BMJ Lead. 2022 Sep;6(3):180-185. doi: 10.1136/leader-2021-000495. Epub 2021 Oct 20.
Clinical documentation quality is an important way to facilitate clinical communication, improve patient safety metrics and optimise hospital coding and public reporting. However, the monitoring of clinicians by external individuals (ie, those outside the profession or emanating from outside clinical teams) raises difficult questions relating to the autonomy of clinicians and an organisation's control over clinical work. Typically, documentation improvement initiatives have relied solely on electronic monitoring systems to vet clinician documentation. In such systems, quality personnel monitor clinical documentation and, on encountering potentially problematic content, use an electronic querying system to ask the clinicians to voluntarily clarify or modify the text if appropriate. Importantly, clinicians retain their professional autonomy and can choose to disagree with documentation requests. The current study empirically examines a clinical documentation improvement program which takes a different approach. This programme uses two modes of querying clinicians: (1) conventional electronic documentation clarification queries and (2) in-person verbal documentation clarification requests.

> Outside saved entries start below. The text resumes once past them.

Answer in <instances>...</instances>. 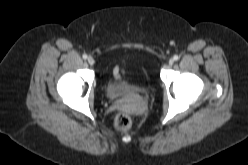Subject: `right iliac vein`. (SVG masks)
Here are the masks:
<instances>
[{"label": "right iliac vein", "mask_w": 248, "mask_h": 165, "mask_svg": "<svg viewBox=\"0 0 248 165\" xmlns=\"http://www.w3.org/2000/svg\"><path fill=\"white\" fill-rule=\"evenodd\" d=\"M87 61H88V63L90 64V65H93L94 64V58L93 57H91V56H89L88 58H87Z\"/></svg>", "instance_id": "1"}]
</instances>
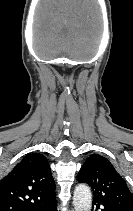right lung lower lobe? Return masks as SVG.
<instances>
[{"mask_svg": "<svg viewBox=\"0 0 133 211\" xmlns=\"http://www.w3.org/2000/svg\"><path fill=\"white\" fill-rule=\"evenodd\" d=\"M37 211H57L56 198L40 207Z\"/></svg>", "mask_w": 133, "mask_h": 211, "instance_id": "obj_1", "label": "right lung lower lobe"}]
</instances>
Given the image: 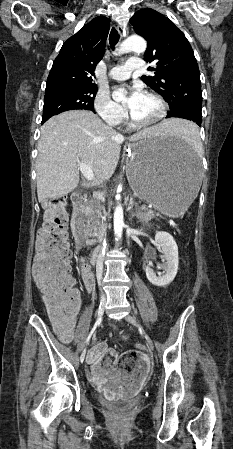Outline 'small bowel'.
I'll return each instance as SVG.
<instances>
[{"instance_id": "small-bowel-1", "label": "small bowel", "mask_w": 233, "mask_h": 449, "mask_svg": "<svg viewBox=\"0 0 233 449\" xmlns=\"http://www.w3.org/2000/svg\"><path fill=\"white\" fill-rule=\"evenodd\" d=\"M95 279L94 272L79 273V280L83 281L90 292L93 290ZM73 318L68 322L57 321L55 324L56 331L65 342H70L73 338ZM87 360L91 365V377L101 388L98 394L100 399H133L136 391L143 388V377L150 376L148 361L144 355L137 356L133 368H119L116 364L118 361L116 351L103 342L93 344Z\"/></svg>"}]
</instances>
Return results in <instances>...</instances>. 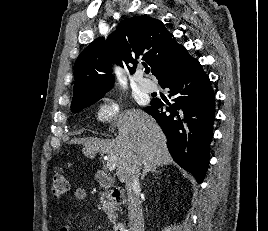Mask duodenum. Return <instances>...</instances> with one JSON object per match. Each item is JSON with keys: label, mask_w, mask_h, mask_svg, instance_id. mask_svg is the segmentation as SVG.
Wrapping results in <instances>:
<instances>
[{"label": "duodenum", "mask_w": 268, "mask_h": 231, "mask_svg": "<svg viewBox=\"0 0 268 231\" xmlns=\"http://www.w3.org/2000/svg\"><path fill=\"white\" fill-rule=\"evenodd\" d=\"M96 181L103 187L111 189V196L115 202H124L126 199L125 192L118 186L115 185V181L104 171H98L95 174ZM113 231H126V225L117 221Z\"/></svg>", "instance_id": "1"}]
</instances>
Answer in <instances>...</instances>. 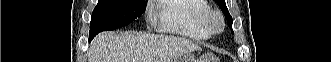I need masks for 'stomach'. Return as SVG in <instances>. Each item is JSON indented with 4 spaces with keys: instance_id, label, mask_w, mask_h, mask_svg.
<instances>
[{
    "instance_id": "0dacf381",
    "label": "stomach",
    "mask_w": 331,
    "mask_h": 62,
    "mask_svg": "<svg viewBox=\"0 0 331 62\" xmlns=\"http://www.w3.org/2000/svg\"><path fill=\"white\" fill-rule=\"evenodd\" d=\"M172 62H195L193 58L188 55H181L175 58Z\"/></svg>"
}]
</instances>
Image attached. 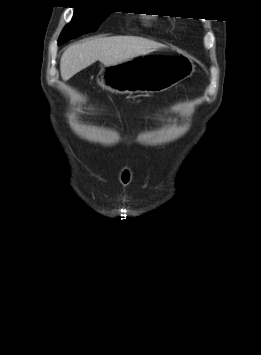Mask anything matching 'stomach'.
<instances>
[{
    "instance_id": "obj_1",
    "label": "stomach",
    "mask_w": 261,
    "mask_h": 355,
    "mask_svg": "<svg viewBox=\"0 0 261 355\" xmlns=\"http://www.w3.org/2000/svg\"><path fill=\"white\" fill-rule=\"evenodd\" d=\"M195 70L191 58L169 46L150 50L102 68L98 84L111 92L156 93L169 89Z\"/></svg>"
}]
</instances>
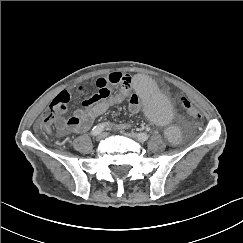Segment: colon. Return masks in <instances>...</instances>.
<instances>
[{
	"label": "colon",
	"mask_w": 243,
	"mask_h": 243,
	"mask_svg": "<svg viewBox=\"0 0 243 243\" xmlns=\"http://www.w3.org/2000/svg\"><path fill=\"white\" fill-rule=\"evenodd\" d=\"M69 102V95L66 91L60 92L52 101L49 109L46 110L42 119L41 127L46 132L52 131L53 123L56 120L58 113L66 111L67 104ZM180 103L183 110L191 117L198 118L200 113L198 109L191 102V98L188 95H183L180 98Z\"/></svg>",
	"instance_id": "colon-1"
}]
</instances>
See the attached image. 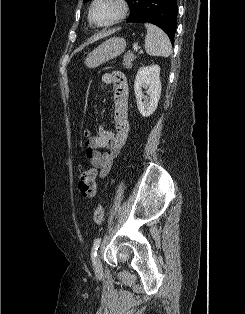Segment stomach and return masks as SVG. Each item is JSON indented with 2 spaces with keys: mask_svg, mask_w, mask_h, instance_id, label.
<instances>
[{
  "mask_svg": "<svg viewBox=\"0 0 245 314\" xmlns=\"http://www.w3.org/2000/svg\"><path fill=\"white\" fill-rule=\"evenodd\" d=\"M126 48V41L122 37H113L88 54L85 59V65L88 68H96L103 63L108 62L118 56H120Z\"/></svg>",
  "mask_w": 245,
  "mask_h": 314,
  "instance_id": "1",
  "label": "stomach"
}]
</instances>
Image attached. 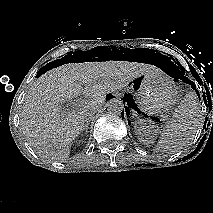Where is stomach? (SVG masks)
Returning a JSON list of instances; mask_svg holds the SVG:
<instances>
[{"mask_svg": "<svg viewBox=\"0 0 213 213\" xmlns=\"http://www.w3.org/2000/svg\"><path fill=\"white\" fill-rule=\"evenodd\" d=\"M140 109L150 116L169 111L179 101L176 85L156 73H145L134 79Z\"/></svg>", "mask_w": 213, "mask_h": 213, "instance_id": "0dacf381", "label": "stomach"}]
</instances>
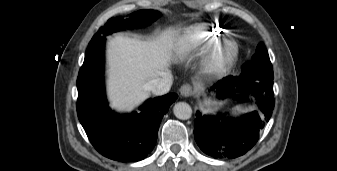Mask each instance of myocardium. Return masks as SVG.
<instances>
[{
	"mask_svg": "<svg viewBox=\"0 0 337 171\" xmlns=\"http://www.w3.org/2000/svg\"><path fill=\"white\" fill-rule=\"evenodd\" d=\"M239 55V45L233 39L221 40L210 47L202 65L205 73L214 76L225 74L234 65Z\"/></svg>",
	"mask_w": 337,
	"mask_h": 171,
	"instance_id": "1",
	"label": "myocardium"
}]
</instances>
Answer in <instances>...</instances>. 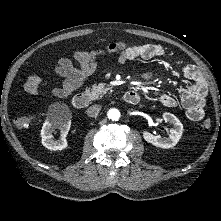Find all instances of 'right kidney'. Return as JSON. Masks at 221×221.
<instances>
[{"label": "right kidney", "instance_id": "ca27d5eb", "mask_svg": "<svg viewBox=\"0 0 221 221\" xmlns=\"http://www.w3.org/2000/svg\"><path fill=\"white\" fill-rule=\"evenodd\" d=\"M58 127L61 129L62 138L55 140L52 136L53 129ZM70 129V121L48 120L41 129L42 144L50 150H63L68 146L65 136Z\"/></svg>", "mask_w": 221, "mask_h": 221}]
</instances>
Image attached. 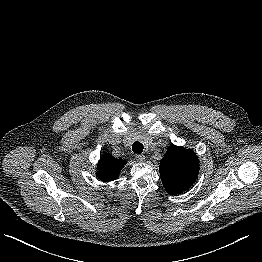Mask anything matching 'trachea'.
I'll return each mask as SVG.
<instances>
[{
  "label": "trachea",
  "mask_w": 262,
  "mask_h": 262,
  "mask_svg": "<svg viewBox=\"0 0 262 262\" xmlns=\"http://www.w3.org/2000/svg\"><path fill=\"white\" fill-rule=\"evenodd\" d=\"M132 150H133L134 153H138V154L142 153L143 152V144L138 142V141L134 142L133 145H132Z\"/></svg>",
  "instance_id": "trachea-1"
}]
</instances>
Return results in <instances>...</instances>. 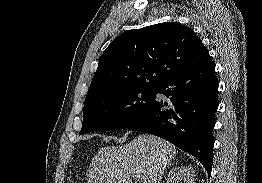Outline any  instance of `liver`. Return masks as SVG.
Returning <instances> with one entry per match:
<instances>
[{"instance_id":"6515ba94","label":"liver","mask_w":262,"mask_h":183,"mask_svg":"<svg viewBox=\"0 0 262 183\" xmlns=\"http://www.w3.org/2000/svg\"><path fill=\"white\" fill-rule=\"evenodd\" d=\"M176 156L175 146L149 134L135 137L126 146L102 147L94 155L87 183H161L166 167Z\"/></svg>"}]
</instances>
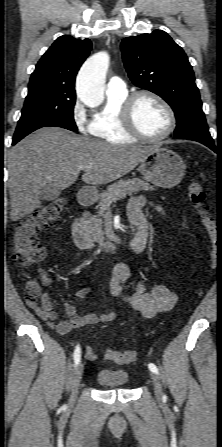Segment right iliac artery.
I'll return each mask as SVG.
<instances>
[{"label": "right iliac artery", "instance_id": "obj_1", "mask_svg": "<svg viewBox=\"0 0 222 447\" xmlns=\"http://www.w3.org/2000/svg\"><path fill=\"white\" fill-rule=\"evenodd\" d=\"M80 359H81V349H80V346L77 345L76 349L74 351V363H75V366H77L79 364Z\"/></svg>", "mask_w": 222, "mask_h": 447}]
</instances>
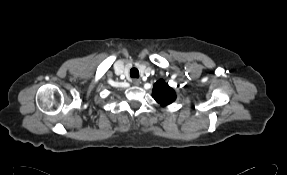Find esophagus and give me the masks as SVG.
Wrapping results in <instances>:
<instances>
[{
	"label": "esophagus",
	"instance_id": "34e87169",
	"mask_svg": "<svg viewBox=\"0 0 287 175\" xmlns=\"http://www.w3.org/2000/svg\"><path fill=\"white\" fill-rule=\"evenodd\" d=\"M132 83L135 85V86H138L141 84V80L140 79H133Z\"/></svg>",
	"mask_w": 287,
	"mask_h": 175
}]
</instances>
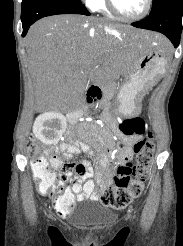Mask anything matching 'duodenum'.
Instances as JSON below:
<instances>
[{
    "label": "duodenum",
    "mask_w": 183,
    "mask_h": 246,
    "mask_svg": "<svg viewBox=\"0 0 183 246\" xmlns=\"http://www.w3.org/2000/svg\"><path fill=\"white\" fill-rule=\"evenodd\" d=\"M103 100V91L100 86L92 85L88 88L86 96L84 98V104L80 107L76 108L75 111H72L68 114L69 121L74 123L78 116H83V109H88L89 107H95L101 104Z\"/></svg>",
    "instance_id": "410a0bca"
}]
</instances>
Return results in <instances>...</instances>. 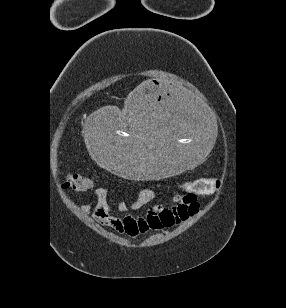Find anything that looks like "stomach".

We conducted regression analyses using archival documentation query data (n=19 650) from an American teaching hospital to compare the efficacy of conventional electronic documentation clarification queries and in-person verbal documentation clarification requests. Our dependent variable is the length of time between the documentation clarification request and the resolution of the query (ie, the time until a clinician responds).
Our analyses demonstrate that in-person verbal documentation clarification requests are associated with a 30-hour reduction in the time it takes for a query to be resolved relative to electronic-only queries.
The results suggest that while electronic regulatory systems might afford hospitals with opportunities to scale quality initiatives in a cost-effective manner, organisational efforts to influence clinical work may yet benefit from the human touch of in-person regulator-clinician interaction. Furthermore, the replacement of in-person compliance interactions with digital compliance requests can potentially produce negative compliance outcomes.
临床文档质量是促进临床沟通、改善患者安全指标以及优化医院编码和公共报告的重要途径。然而,由外部人员(即专业领域以外或临床团队以外的人员)对临床医生进行监督,引发了与临床医生自主权以及组织对临床工作的控制相关的难题。通常,文档改进举措仅依赖电子监测系统来审查临床医生的文档。在这类系统中,质量控制人员监测临床文档,一旦遇到潜在的问题内容,就使用电子查询系统要求临床医生在适当情况下自愿澄清或修改文本。重要的是,临床医生保留其专业自主权,可以选择不同意文档修改要求。本研究通过实证检验了一个采用不同方法的临床文档改进项目。该项目使用两种方式向临床医生进行查询:(1)传统的电子文档澄清查询,以及(2)面对面的口头文档澄清请求。
我们使用一家美国教学医院的存档文档查询数据(n = 19650)进行回归分析,以比较传统电子文档澄清查询和面对面口头文档澄清请求的效果。我们的因变量是文档澄清请求与查询解决之间的时长(即临床医生做出回应所需的时间)。
我们的分析表明,与仅使用电子方式的查询相比,面对面的口头文档澄清请求能使查询解决时间缩短30小时。
结果表明,虽然电子监管系统可能为医院提供以具有成本效益的方式扩大质量改进举措的机会,但组织在影响临床工作方面的努力可能仍会受益于监管人员与临床医生面对面互动所带来的人性化关怀。此外,用数字化合规请求取代面对面的合规互动可能会产生负面的合规结果。